From: Kuniyuki Iwashima
Date: Thu Nov 19 2020 - 17:14:05 EST
From: Martin KaFai Lau <kafai@xxxxxx>
Date: Wed, 18 Nov 2020 17:00:45 -0800
> On Tue, Nov 17, 2020 at 06:40:22PM +0900, Kuniyuki Iwashima wrote:
> > This patch makes it possible to select a new listener for socket migration
> > by eBPF.
> >
> > The noteworthy point is that we select a listening socket in
> > reuseport_detach_sock() and reuseport_select_sock(), but we do not have
> > struct skb in the unhash path.
> >
> > Since we cannot pass skb to the eBPF program, we run only the
> > BPF_PROG_TYPE_SK_REUSEPORT program by calling bpf_run_sk_reuseport() with
> > skb NULL. So, some fields derived from skb are also NULL in the eBPF
> > program.
> More things need to be considered here when skb is NULL.
>
> Some helpers are probably assuming skb is not NULL.
>
> Also, the sk_lookup in filter.c is actually passing a NULL skb to avoid
> doing the reuseport select.
Honestly, I have missed this point...
I wanted users to reuse the same eBPF program seamlessly, but it seems unsafe.

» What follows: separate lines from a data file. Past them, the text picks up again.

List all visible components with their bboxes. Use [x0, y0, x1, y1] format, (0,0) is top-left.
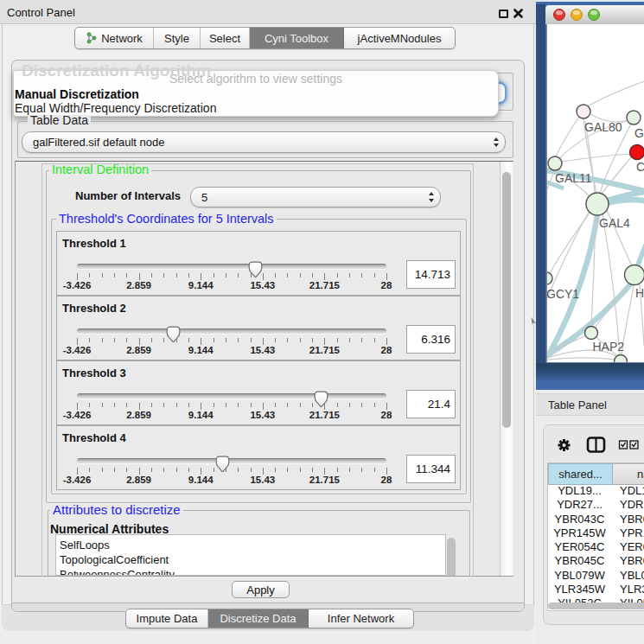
- svg-text:GAL4: GAL4: [599, 216, 630, 230]
- svg-text:GAL11: GAL11: [555, 171, 592, 185]
- svg-text:HAP2: HAP2: [593, 340, 625, 354]
- svg-text:GCY1: GCY1: [546, 287, 579, 301]
- svg-text:H: H: [635, 286, 644, 300]
- svg-text:GA: GA: [634, 126, 644, 140]
- svg-text:C: C: [636, 160, 644, 174]
- svg-text:GAL80: GAL80: [584, 120, 622, 134]
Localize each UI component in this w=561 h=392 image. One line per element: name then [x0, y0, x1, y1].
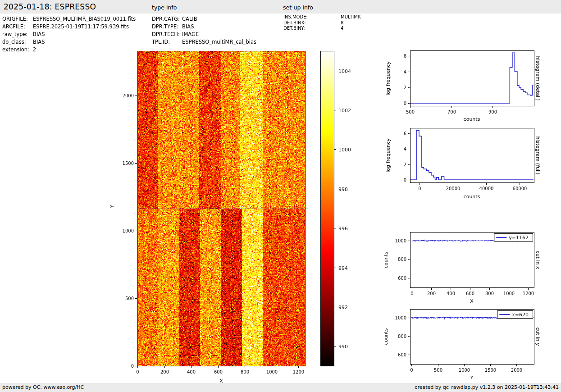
type-info-row: TPL.ID:ESPRESSO_multiMR_cal_bias: [152, 38, 256, 46]
hist-full-y-axis-label: log frequency: [385, 138, 391, 172]
info-value: BIAS: [33, 31, 45, 37]
setup-info-row: DET.BINY:4: [283, 26, 361, 32]
hist-full-x-axis-label: counts: [464, 194, 480, 200]
info-value: IMAGE: [182, 31, 199, 37]
info-label: do_class:: [2, 38, 33, 46]
info-value: MULTIMR: [341, 14, 361, 19]
info-value: ESPRE.2025-01-19T11:17:59.939.fits: [33, 23, 129, 30]
file-info-block: ORIGFILE:ESPRESSO_MULTIMR_BIAS019_0011.f…: [2, 15, 136, 54]
type-info-row: DPR.CATG:CALIB: [152, 15, 256, 23]
file-info-row: extension:2: [2, 46, 136, 54]
cut-x-right-label: cut in x: [535, 251, 541, 269]
info-value: BIAS: [33, 39, 45, 45]
heatmap-y-axis-label: Y: [109, 205, 115, 208]
setup-info-heading: set-up info: [283, 4, 313, 11]
info-label: TPL.ID:: [152, 38, 182, 46]
file-info-row: raw_type:BIAS: [2, 31, 136, 38]
page-title: 2025-01-18: ESPRESSO: [4, 2, 96, 11]
info-label: INS.MODE:: [283, 14, 341, 20]
type-info-row: DPR.TECH:IMAGE: [152, 31, 256, 38]
setup-info-row: INS.MODE:MULTIMR: [283, 14, 361, 20]
info-label: DET.BINY:: [283, 26, 341, 32]
info-label: DPR.CATG:: [152, 15, 182, 23]
hist-full-right-label: histogram (full): [535, 137, 541, 175]
cut-x-y-axis-label: counts: [383, 252, 389, 269]
header-bar: 2025-01-18: ESPRESSO type info set-up in…: [0, 0, 561, 14]
info-label: raw_type:: [2, 31, 33, 38]
info-value: 8: [341, 20, 343, 25]
type-info-block: DPR.CATG:CALIB DPR.TYPE:BIAS DPR.TECH:IM…: [152, 15, 256, 46]
footer-right-text: created by qc_rawdisp.py v1.2.3 on 2025-…: [415, 384, 559, 390]
cut-x-x-axis-label: X: [470, 298, 474, 304]
qc-report-page: 2025-01-18: ESPRESSO type info set-up in…: [0, 0, 561, 392]
info-value: 2: [33, 46, 36, 53]
setup-info-row: DET.BINX:8: [283, 20, 361, 26]
file-info-row: ORIGFILE:ESPRESSO_MULTIMR_BIAS019_0011.f…: [2, 15, 136, 23]
info-value: BIAS: [182, 23, 194, 30]
info-label: extension:: [2, 46, 33, 54]
hist-detail-right-label: histogram (detail): [535, 56, 541, 101]
info-value: 4: [341, 26, 343, 31]
type-info-row: DPR.TYPE:BIAS: [152, 23, 256, 31]
file-info-row: ARCFILE:ESPRE.2025-01-19T11:17:59.939.fi…: [2, 23, 136, 31]
info-label: DPR.TECH:: [152, 31, 182, 38]
setup-info-block: INS.MODE:MULTIMR DET.BINX:8 DET.BINY:4: [283, 14, 361, 32]
info-value: CALIB: [182, 16, 197, 22]
footer-left-text: powered by QC: www.eso.org/HC: [2, 384, 84, 390]
hist-detail-x-axis-label: counts: [464, 116, 480, 122]
cut-y-y-axis-label: counts: [383, 328, 389, 345]
file-info-row: do_class:BIAS: [2, 38, 136, 46]
info-value: ESPRESSO_multiMR_cal_bias: [182, 39, 256, 45]
footer-bar: powered by QC: www.eso.org/HC created by…: [0, 383, 561, 392]
info-value: ESPRESSO_MULTIMR_BIAS019_0011.fits: [33, 16, 136, 22]
info-label: ORIGFILE:: [2, 15, 33, 23]
type-info-heading: type info: [152, 4, 177, 11]
hist-detail-y-axis-label: log frequency: [385, 61, 391, 95]
info-label: DET.BINX:: [283, 20, 341, 26]
cut-y-right-label: cut in y: [535, 328, 541, 346]
info-label: DPR.TYPE:: [152, 23, 182, 31]
info-label: ARCFILE:: [2, 23, 33, 31]
cut-y-x-axis-label: Y: [470, 375, 474, 381]
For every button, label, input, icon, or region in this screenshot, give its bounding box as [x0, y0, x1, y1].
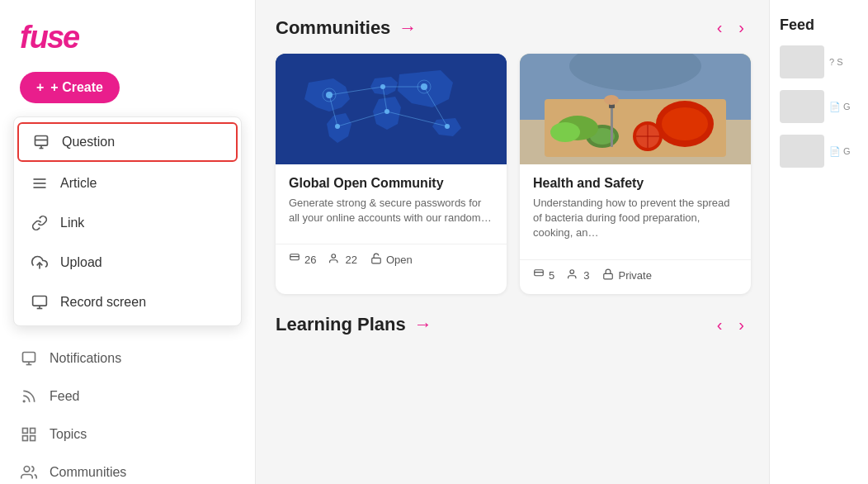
sidebar-item-topics[interactable]: Topics: [7, 415, 248, 453]
feed-meta-icon-2: 📄: [829, 102, 841, 112]
feed-thumb-3: [780, 135, 824, 168]
svg-rect-8: [33, 297, 47, 306]
communities-section-header: Communities → ‹ ›: [276, 17, 749, 39]
svg-point-57: [604, 95, 619, 105]
main-content: Communities → ‹ ›: [256, 0, 769, 484]
sidebar-item-feed[interactable]: Feed: [7, 377, 248, 415]
hs-posts-icon: [533, 268, 545, 282]
learning-plans-title-arrow[interactable]: →: [414, 314, 432, 335]
communities-title-text: Communities: [276, 17, 390, 39]
open-lock-icon: [370, 253, 382, 267]
health-safety-card-desc: Understanding how to prevent the spread …: [533, 196, 738, 241]
global-open-members-stat: 22: [329, 253, 356, 267]
global-open-card-desc: Generate strong & secure passwords for a…: [289, 196, 493, 225]
question-label: Question: [62, 135, 115, 149]
global-open-posts-stat: 26: [289, 253, 316, 267]
feed-item-1[interactable]: ? S: [780, 45, 858, 78]
svg-point-46: [662, 107, 708, 140]
global-open-card-body: Global Open Community Generate strong & …: [276, 164, 507, 237]
topics-icon: [20, 425, 38, 444]
logo: fuse: [0, 13, 255, 72]
health-safety-access-stat: Private: [602, 268, 651, 282]
article-icon: [31, 174, 49, 192]
svg-point-14: [23, 401, 25, 402]
svg-rect-0: [35, 136, 48, 146]
learning-plans-next-arrow[interactable]: ›: [734, 314, 749, 336]
dropdown-item-article[interactable]: Article: [14, 164, 241, 203]
global-open-card-footer: 26 22: [276, 244, 507, 278]
learning-plans-section-header: Learning Plans → ‹ ›: [276, 314, 749, 336]
upload-label: Upload: [60, 255, 102, 270]
create-button[interactable]: + + Create: [20, 72, 120, 103]
logo-text: fuse: [20, 20, 78, 55]
global-open-access-label: Open: [386, 254, 413, 266]
sidebar: fuse + + Create Question: [0, 0, 256, 484]
record-screen-label: Record screen: [60, 295, 146, 310]
question-icon: [32, 133, 50, 151]
community-card-global-open[interactable]: Global Open Community Generate strong & …: [276, 54, 507, 294]
upload-icon: [31, 254, 49, 272]
svg-rect-16: [31, 429, 35, 434]
feed-thumb-1: [780, 45, 824, 78]
health-safety-card-body: Health and Safety Understanding how to p…: [520, 164, 751, 253]
feed-icon: [20, 387, 38, 406]
sidebar-item-communities[interactable]: Communities: [7, 453, 248, 484]
communities-section-title: Communities →: [276, 17, 417, 39]
global-open-posts-count: 26: [304, 254, 316, 266]
health-safety-access-label: Private: [618, 269, 651, 282]
svg-rect-61: [604, 273, 613, 278]
svg-point-30: [421, 83, 427, 90]
svg-point-54: [550, 122, 580, 142]
topics-label: Topics: [50, 427, 87, 442]
posts-icon: [289, 253, 300, 267]
hs-members-icon: [568, 268, 579, 282]
svg-point-31: [335, 124, 340, 129]
feed-meta-2: 📄 G: [829, 102, 851, 112]
communities-next-arrow[interactable]: ›: [734, 17, 749, 39]
svg-rect-11: [23, 353, 35, 363]
feed-item-2[interactable]: 📄 G: [780, 90, 858, 123]
feed-label: Feed: [50, 389, 79, 404]
feed-meta-text-2: G: [843, 102, 851, 112]
record-screen-icon: [31, 293, 49, 311]
feed-meta-icon-1: ?: [829, 57, 834, 67]
communities-title-arrow[interactable]: →: [399, 17, 417, 39]
svg-point-33: [445, 124, 450, 129]
learning-plans-prev-arrow[interactable]: ‹: [712, 314, 728, 336]
plus-icon: +: [36, 80, 44, 95]
link-label: Link: [60, 216, 84, 230]
svg-point-32: [384, 109, 389, 114]
notifications-icon: [20, 349, 38, 368]
notifications-label: Notifications: [50, 351, 121, 366]
svg-point-19: [24, 467, 30, 472]
learning-plans-title-text: Learning Plans: [276, 314, 406, 335]
members-icon: [329, 253, 341, 267]
community-card-health-safety[interactable]: Health and Safety Understanding how to p…: [520, 54, 751, 294]
feed-meta-3: 📄 G: [829, 146, 851, 157]
dropdown-item-upload[interactable]: Upload: [14, 243, 241, 282]
svg-point-28: [326, 92, 333, 98]
global-open-members-count: 22: [345, 254, 356, 266]
link-icon: [31, 214, 49, 232]
dropdown-item-question[interactable]: Question: [17, 122, 238, 162]
svg-point-60: [570, 269, 574, 273]
feed-item-3[interactable]: 📄 G: [780, 135, 858, 168]
svg-rect-18: [23, 436, 28, 441]
svg-rect-55: [611, 102, 613, 147]
health-safety-card-footer: 5 3: [520, 259, 751, 294]
learning-plans-nav-arrows: ‹ ›: [712, 314, 749, 336]
dropdown-item-record-screen[interactable]: Record screen: [14, 282, 241, 322]
global-open-access-stat: Open: [370, 253, 413, 267]
create-button-label: + Create: [50, 80, 103, 95]
communities-prev-arrow[interactable]: ‹: [712, 17, 728, 39]
svg-point-38: [332, 254, 336, 259]
feed-meta-text-1: S: [837, 57, 842, 67]
dropdown-item-link[interactable]: Link: [14, 203, 241, 243]
feed-thumb-2: [780, 90, 824, 123]
private-lock-icon: [602, 268, 614, 282]
health-safety-card-title: Health and Safety: [533, 176, 738, 191]
communities-icon: [20, 463, 38, 482]
right-panel: Feed ? S 📄 G 📄 G: [769, 0, 868, 484]
sidebar-item-notifications[interactable]: Notifications: [7, 339, 248, 377]
sidebar-nav: Notifications Feed Topics: [0, 339, 255, 484]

> > Moreover, we can cancel migration by returning SK_DROP. This feature is
> > useful when listeners have different settings at the socket API level or
> > when we want to free resources as soon as possible.
> >
> > Reviewed-by: Benjamin Herrenschmidt <benh@xxxxxxxxxx>
> > Signed-off-by: Kuniyuki Iwashima <kuniyu@xxxxxxxxxxxx>
> > ---
> > net/core/filter.c | 26 +++++++++++++++++++++-----
> > net/core/sock_reuseport.c | 23 ++++++++++++++++++++---
> > net/ipv4/inet_hashtables.c | 2 +-
> > 3 files changed, 42 insertions(+), 9 deletions(-)
> >
> > diff --git a/net/core/filter.c b/net/core/filter.c
> > index 01e28f283962..ffc4591878b8 100644
> > --- a/net/core/filter.c
> > +++ b/net/core/filter.c
> > @@ -8914,6 +8914,22 @@ static u32 xdp_convert_ctx_access(enum bpf_access_type type,
> > SOCK_ADDR_LOAD_NESTED_FIELD_SIZE_OFF(S, NS, F, NF, \
> > BPF_FIELD_SIZEOF(NS, NF), 0)
> >
> > +#define SOCK_ADDR_LOAD_NESTED_FIELD_SIZE_OFF_OR_NULL(S, NS, F, NF, SIZE, OFF) \
> > + do { \
> > + *insn++ = BPF_LDX_MEM(BPF_FIELD_SIZEOF(S, F), si->dst_reg, \
> > + si->src_reg, offsetof(S, F)); \
> > + *insn++ = BPF_JMP_IMM(BPF_JEQ, si->dst_reg, 0, 1); \
> Although it may not matter much, always doing this check seems not very ideal
> considering the fast path will always have skb and only the slow
> path (accept-queue migrate) has skb is NULL. I think the req_sk usually
> has the skb also except the timer one.
Yes, but the migration happens only when/after the listener is closed, so
I think it does not occur so frequently and will not be a problem.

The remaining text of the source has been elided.